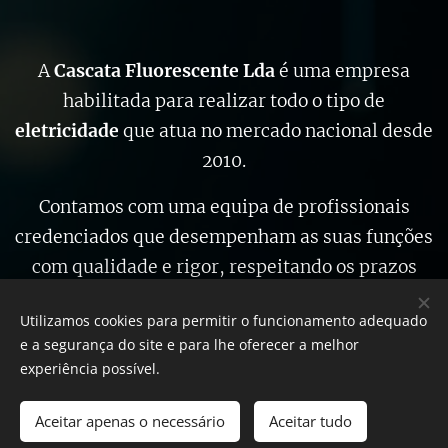
A
Cascata Fluorescente Lda
é uma empresa
habilitada para realizar todo o tipo de
eletricidade
que atua no mercado nacional desde
2010.
Contamos com uma equipa de profissionais
credenciados que desempenham as suas funções
com qualidade e rigor, respeitando os prazos
estabelecidos.
Utilizamos cookies para permitir o funcionamento adequado
e a segurança do site e para lhe oferecer a melhor
experiência possível.
Cookies
Urgências-24 © 2024, Todos os direitos reservado
Aceitar apenas o necessário
Aceitar tudo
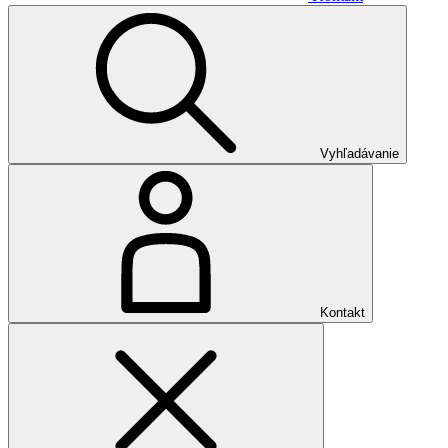
Vyhľadávanie
Kontakt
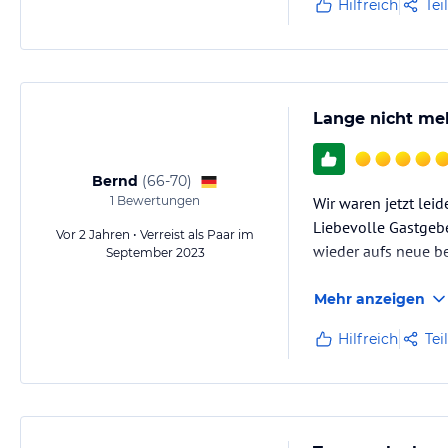
Hilfreich
Tei
Lange nicht meh
Bernd
(
66-70
)
1
Bewertungen
Wir waren jetzt lei
Liebevolle Gastgebe
Vor 2 Jahren • Verreist als Paar im
wieder aufs neue b
September 2023
Mehr anzeigen
Hilfreich
Tei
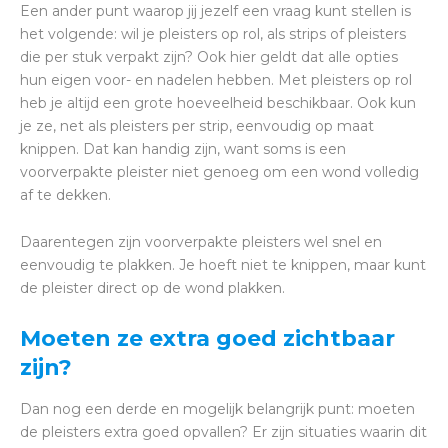
Een ander punt waarop jij jezelf een vraag kunt stellen is
het volgende: wil je pleisters op rol, als strips of pleisters
die per stuk verpakt zijn? Ook hier geldt dat alle opties
hun eigen voor- en nadelen hebben. Met pleisters op rol
heb je altijd een grote hoeveelheid beschikbaar. Ook kun
je ze, net als pleisters per strip, eenvoudig op maat
knippen. Dat kan handig zijn, want soms is een
voorverpakte pleister niet genoeg om een wond volledig
af te dekken.
Daarentegen zijn voorverpakte pleisters wel snel en
eenvoudig te plakken. Je hoeft niet te knippen, maar kunt
de pleister direct op de wond plakken.
Moeten ze extra goed zichtbaar
zijn?
Dan nog een derde en mogelijk belangrijk punt: moeten
de pleisters extra goed opvallen? Er zijn situaties waarin dit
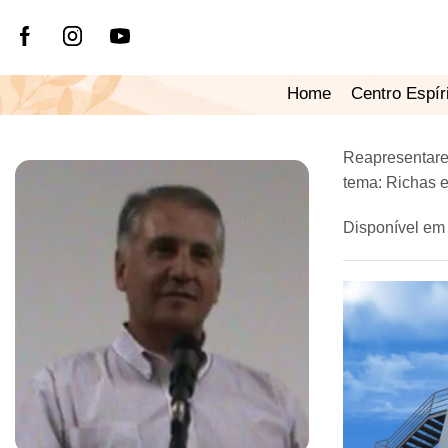
Home
Centro Espír
Reapresentarem
tema: Richas 
Disponível em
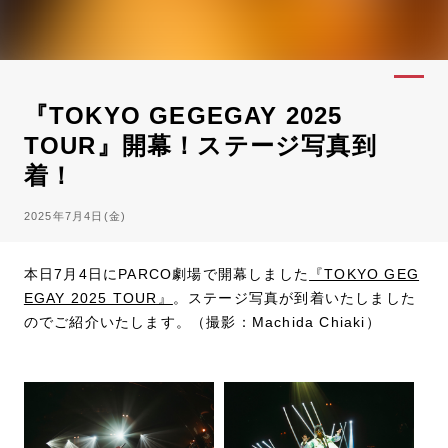
『TOKYO GEGEGAY 2025
TOUR』開幕！ステージ写真到
着！
2025年7月4日(金)
本日7月4日にPARCO劇場で開幕しました
『TOKYO GEG
EGAY 2025 TOUR』
。ステージ写真が到着いたしました
のでご紹介いたします。（撮影：Machida Chiaki）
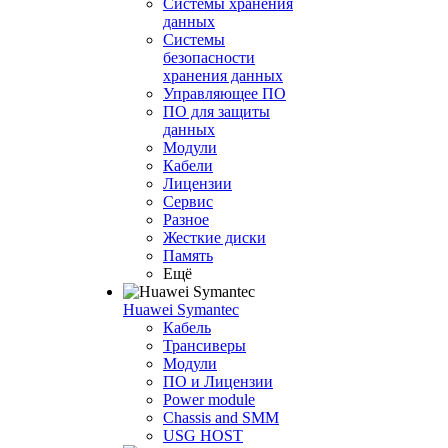
Системы хранения
данных
Системы
безопасности
хранения данных
Управляющее ПО
ПО для защиты
данных
Модули
Кабели
Лицензии
Сервис
Разное
Жесткие диски
Память
Ещё
Huawei Symantec
Кабель
Трансиверы
Модули
ПО и Лицензии
Power module
Chassis and SMM
USG HOST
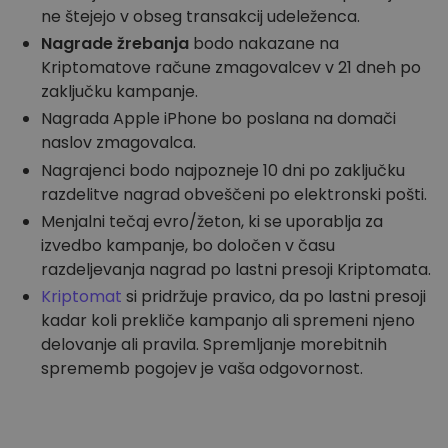
ne štejejo v obseg transakcij udeleženca.
Nagrade žrebanja
bodo nakazane na
Kriptomatove račune zmagovalcev v 21 dneh po
zaključku kampanje.
Nagrada Apple iPhone bo poslana na domači
naslov zmagovalca.
Nagrajenci bodo najpozneje 10 dni po zaključku
razdelitve nagrad obveščeni po elektronski pošti.
Menjalni tečaj evro/žeton, ki se uporablja za
izvedbo kampanje, bo določen v času
razdeljevanja nagrad po lastni presoji Kriptomata.
Kriptomat
si pridržuje pravico, da po lastni presoji
kadar koli prekliče kampanjo ali spremeni njeno
delovanje ali pravila. Spremljanje morebitnih
sprememb pogojev je vaša odgovornost.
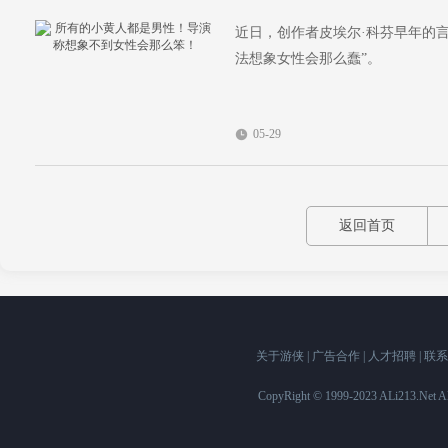
近日，创作者皮埃尔·科芬早年的
法想象女性会那么蠢”。
05-29
返回首页
关于游侠
|
广告合作
|
人才招聘
|
联系
CopyRight © 1999-2023 ALi213.Ne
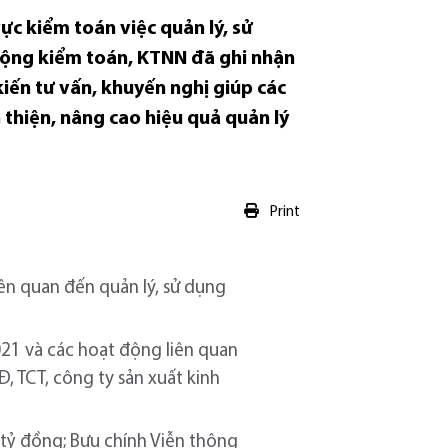
ực kiểm toán việc quản lý, sử
 động kiểm toán, KTNN đã ghi nhận
kiến tư vấn, khuyến nghị giúp các
 thiện, nâng cao hiệu quả quản lý
Print
ên quan đến quản lý, sử dụng
021 và các hoạt động liên quan
, TCT, công ty sản xuất kinh
0 tỷ đồng; Bưu chính Viễn thông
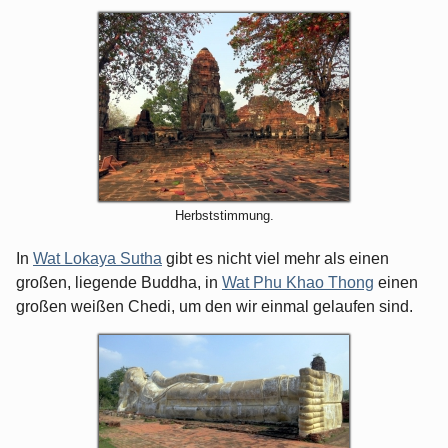
Herbststimmung.
In
Wat Lokaya Sutha
gibt es nicht viel mehr als einen
großen, liegende Buddha, in
Wat Phu Khao Thong
einen
großen weißen Chedi, um den wir einmal gelaufen sind.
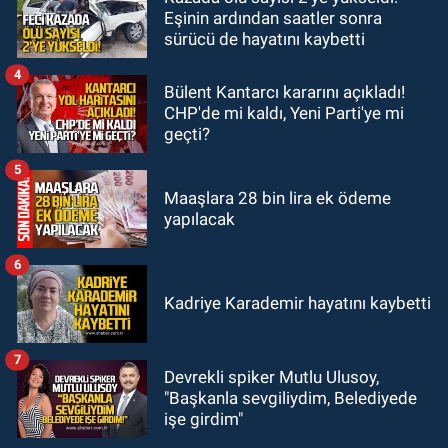
Eşinin ardından saatler sonra
17:39
Şampiyondan GMİS'e
sürücü de hayatını kaybetti
teşekkür ziyareti
4
Bülent Kantarcı kararını açıkladı!
CHP'de mi kaldı, Yeni Parti'ye mi
geçti?
5
Maaşlara 28 bin lira ek ödeme
yapılacak
6
Kadriye Karademir hayatını kaybetti
7
Devrekli spiker Mutlu Ulusoy,
"Başkanla sevgiliydim, Belediyede
işe girdim"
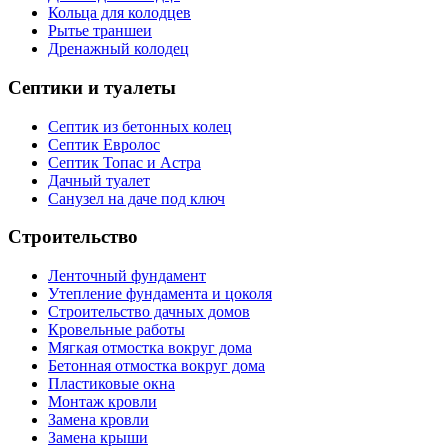
Кольца для колодцев
Рытье траншеи
Дренажный колодец
Септики и туалеты
Септик из бетонных колец
Септик Евролос
Септик Топас и Астра
Дачный туалет
Санузел на даче под ключ
Строительство
Ленточный фундамент
Утепление фундамента и цоколя
Строительство дачных домов
Кровельные работы
Мягкая отмостка вокруг дома
Бетонная отмостка вокруг дома
Пластиковые окна
Монтаж кровли
Замена кровли
Замена крыши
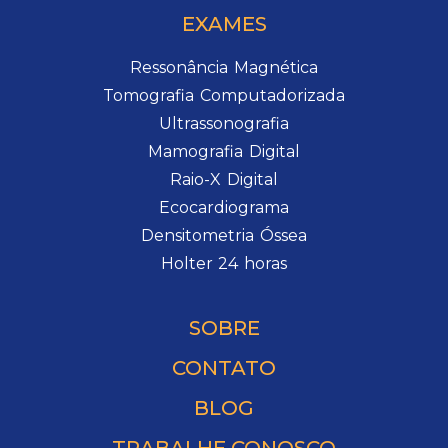
EXAMES
Ressonância Magnética
Tomografia Computadorizada
Ultrassonografia
Mamografia Digital
Raio-X Digital
Ecocardiograma
Densitometria Óssea
Holter 24 horas
SOBRE
CONTATO
BLOG
TRABALHE CONOSCO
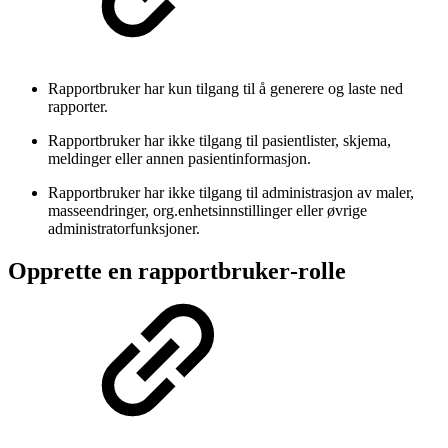
Rapportbruker har kun tilgang til å generere og laste ned
rapporter.
Rapportbruker har ikke tilgang til pasientlister, skjema,
meldinger eller annen pasientinformasjon.
Rapportbruker har ikke tilgang til administrasjon av maler,
masseendringer, org.enhetsinnstillinger eller øvrige
administratorfunksjoner.
Opprette en rapportbruker‑rolle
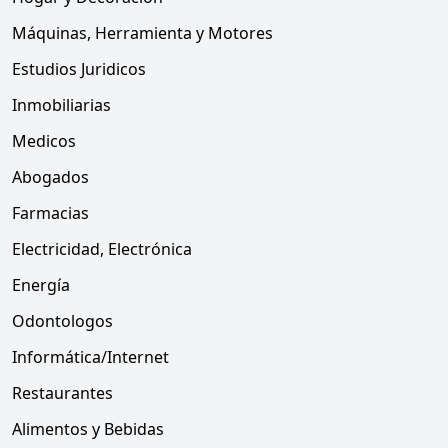
Máquinas, Herramienta y Motores
Estudios Juridicos
Inmobiliarias
Medicos
Abogados
Farmacias
Electricidad, Electrónica
Energía
Odontologos
Informática/Internet
Restaurantes
Alimentos y Bebidas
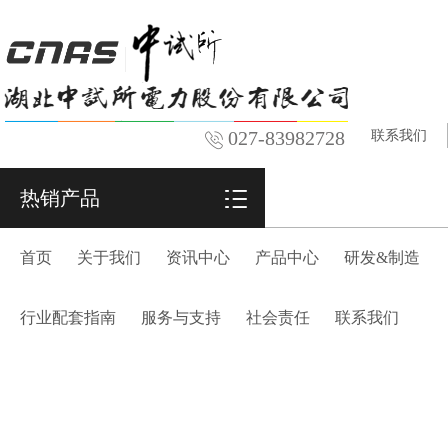
027-83982728
联系我们
热销产品
首页
关于我们
资讯中心
产品中心
研发&制造
行业配套指南
服务与支持
社会责任
联系我们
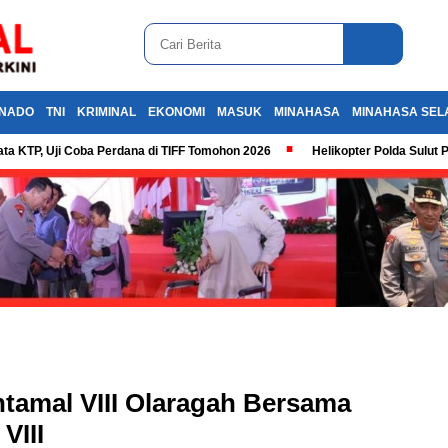
NADO
TNI
KRIMINAL
EKONOMI
MASUK
MINAHASA
MINAHASA SEL
ta KTP, Uji Coba Perdana di TIFF Tomohon 2026
Helikopter Polda Sulut 
ntamal VIII Olaragah Bersama
VIII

Work task:
Reproduce each line of the records exactly, and omit every picture.

Reply to the task:
A
Cascata Fluorescente Lda
é uma empresa
habilitada para realizar todo o tipo de
eletricidade
que atua no mercado nacional desde
2010.
Contamos com uma equipa de profissionais
credenciados que desempenham as suas funções
com qualidade e rigor, respeitando os prazos
estabelecidos.
Utilizamos cookies para permitir o funcionamento adequado
e a segurança do site e para lhe oferecer a melhor
experiência possível.
Cookies
Urgências-24 © 2024, Todos os direitos reservado
Aceitar apenas o necessário
Aceitar tudo
Vyhľadávanie
Kontakt
Hilfreich
Tei
Lange nicht meh
Bernd
(
66-70
)
1
Bewertungen
Wir waren jetzt lei
Liebevolle Gastgebe
Vor 2 Jahren • Verreist als Paar im
wieder aufs neue b
September 2023
Mehr anzeigen
Hilfreich
Tei
Een ander punt waarop jij jezelf een vraag kunt stellen is
het volgende: wil je pleisters op rol, als strips of pleisters
die per stuk verpakt zijn? Ook hier geldt dat alle opties
hun eigen voor- en nadelen hebben. Met pleisters op rol
heb je altijd een grote hoeveelheid beschikbaar. Ook kun
je ze, net als pleisters per strip, eenvoudig op maat
knippen. Dat kan handig zijn, want soms is een
voorverpakte pleister niet genoeg om een wond volledig
af te dekken.
Daarentegen zijn voorverpakte pleisters wel snel en
eenvoudig te plakken. Je hoeft niet te knippen, maar kunt
de pleister direct op de wond plakken.
Moeten ze extra goed zichtbaar
zijn?
Dan nog een derde en mogelijk belangrijk punt: moeten
de pleisters extra goed opvallen? Er zijn situaties waarin dit
Home
Centro Espír
Reapresentarem
tema: Richas 
Disponível em
『TOKYO GEGEGAY 2025
TOUR』開幕！ステージ写真到
着！
2025年7月4日(金)
本日7月4日にPARCO劇場で開幕しました
『TOKYO GEG
EGAY 2025 TOUR』
。ステージ写真が到着いたしました
のでご紹介いたします。（撮影：Machida Chiaki）
Системы хранения
данных
Системы
безопасности
хранения данных
Управляющее ПО
ПО для защиты
данных
Модули
Кабели
Лицензии
Сервис
Разное
Жесткие диски
Память
Ещё
Huawei Symantec
Кабель
Трансиверы
Модули
ПО и Лицензии
Power module
Chassis and SMM
USG HOST
ne štejejo v obseg transakcij udeleženca.
Nagrade žrebanja
bodo nakazane na
Kriptomatove račune zmagovalcev v 21 dneh po
zaključku kampanje.
Nagrada Apple iPhone bo poslana na domači
naslov zmagovalca.
Nagrajenci bodo najpozneje 10 dni po zaključku
razdelitve nagrad obveščeni po elektronski pošti.
Menjalni tečaj evro/žeton, ki se uporablja za
izvedbo kampanje, bo določen v času
razdeljevanja nagrad po lastni presoji Kriptomata.
Kriptomat
si pridržuje pravico, da po lastni presoji
kadar koli prekliče kampanjo ali spremeni njeno
delovanje ali pravila. Spremljanje morebitnih
sprememb pogojev je vaša odgovornost.
近日，创作者皮埃尔·科芬早年的
法想象女性会那么蠢”。
05-29
返回首页
关于游侠
|
广告合作
|
人才招聘
|
联系
CopyRight © 1999-2023 ALi213.Ne
ực kiểm toán việc quản lý, sử
 động kiểm toán, KTNN đã ghi nhận
kiến tư vấn, khuyến nghị giúp các
 thiện, nâng cao hiệu quả quản lý
Print
ên quan đến quản lý, sử dụng
021 và các hoạt động liên quan
, TCT, công ty sản xuất kinh
0 tỷ đồng; Bưu chính Viễn thông
Herbststimmung.
In
Wat Lokaya Sutha
gibt es nicht viel mehr als einen
großen, liegende Buddha, in
Wat Phu Khao Thong
einen
großen weißen Chedi, um den wir einmal gelaufen sind.
Eşinin ardından saatler sonra
17:39
Şampiyondan GMİS'e
sürücü de hayatını kaybetti
teşekkür ziyareti
4
Bülent Kantarcı kararını açıkladı!
CHP'de mi kaldı, Yeni Parti'ye mi
geçti?
5
Maaşlara 28 bin lira ek ödeme
yapılacak
6
Kadriye Karademir hayatını kaybetti
7
Devrekli spiker Mutlu Ulusoy,
"Başkanla sevgiliydim, Belediyede
işe girdim"
Кольца для колодцев
Рытье траншеи
Дренажный колодец
Септики и туалеты
Септик из бетонных колец
Септик Евролос
Септик Топас и Астра
Дачный туалет
Санузел на даче под ключ
Строительство
Ленточный фундамент
Утепление фундамента и цоколя
Строительство дачных домов
Кровельные работы
Мягкая отмостка вокруг дома
Бетонная отмостка вокруг дома
Пластиковые окна
Монтаж кровли
Замена кровли
Замена крыши
EXAMES
Ressonância Magnética
Tomografia Computadorizada
Ultrassonografia
Mamografia Digital
Raio-X Digital
Ecocardiograma
Densitometria Óssea
Holter 24 horas
SOBRE
CONTATO
BLOG
TRABALHE CONOSCO
Rapportbruker har kun tilgang til å generere og laste ned
rapporter.
Rapportbruker har ikke tilgang til pasientlister, skjema,
meldinger eller annen pasientinformasjon.
Rapportbruker har ikke tilgang til administrasjon av maler,
masseendringer, org.enhetsinnstillinger eller øvrige
administratorfunksjoner.
Opprette en rapportbruker‑rolle
Máquinas, Herramienta y Motores
Estudios Juridicos
Inmobiliarias
Medicos
Abogados
Farmacias
Electricidad, Electrónica
Energía
Odontologos
Informática/Internet
Restaurantes
Alimentos y Bebidas
027-83982728
联系我们
热销产品
首页
关于我们
资讯中心
产品中心
研发&制造
行业配套指南
服务与支持
社会责任
联系我们
NADO
TNI
KRIMINAL
EKONOMI
MASUK
MINAHASA
MINAHASA SEL
ta KTP, Uji Coba Perdana di TIFF Tomohon 2026
Helikopter Polda Sulut 
ntamal VIII Olaragah Bersama
VIII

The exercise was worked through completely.